> **AVAILABLE DATA**:
* * *
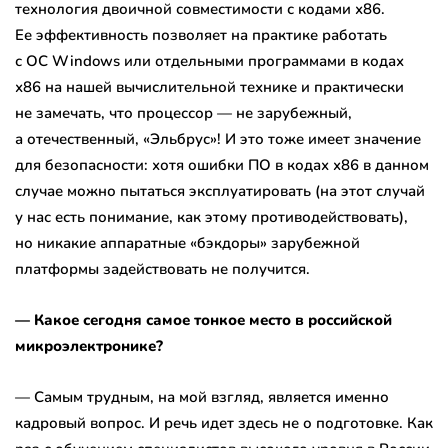
технология двоичной совместимости с кодами х86.
Ее эффективность позволяет на практике работать
с ОС Windows или отдельными программами в кодах
х86 на нашей вычислительной технике и практически
не замечать, что процессор — не зарубежный,
а отечественный, «Эльбрус»! И это тоже имеет значение
для безопасности: хотя ошибки ПО в кодах х86 в данном
случае можно пытаться эксплуатировать (на этот случай
у нас есть понимание, как этому противодействовать),
но никакие аппаратные «бэкдоры» зарубежной
платформы задействовать не получится.
— Какое сегодня самое тонкое место в российской
микроэлектронике?
— Самым трудным, на мой взгляд, является именно
кадровый вопрос. И речь идет здесь не о подготовке. Как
* * *
> **ACTION ITEM**: Whenever you reach a picture, pass over it; print all the other material exactly.

> **SOLVED EXERCISE**:
технология двоичной совместимости с кодами х86.
Ее эффективность позволяет на практике работать
с ОС Windows или отдельными программами в кодах
х86 на нашей вычислительной технике и практически
не замечать, что процессор — не зарубежный,
а отечественный, «Эльбрус»! И это тоже имеет значение
для безопасности: хотя ошибки ПО в кодах х86 в данном
случае можно пытаться эксплуатировать (на этот случай
у нас есть понимание, как этому противодействовать),
но никакие аппаратные «бэкдоры» зарубежной
платформы задействовать не получится.
— Какое сегодня самое тонкое место в российской
микроэлектронике?
— Самым трудным, на мой взгляд, является именно
кадровый вопрос. И речь идет здесь не о подготовке. Как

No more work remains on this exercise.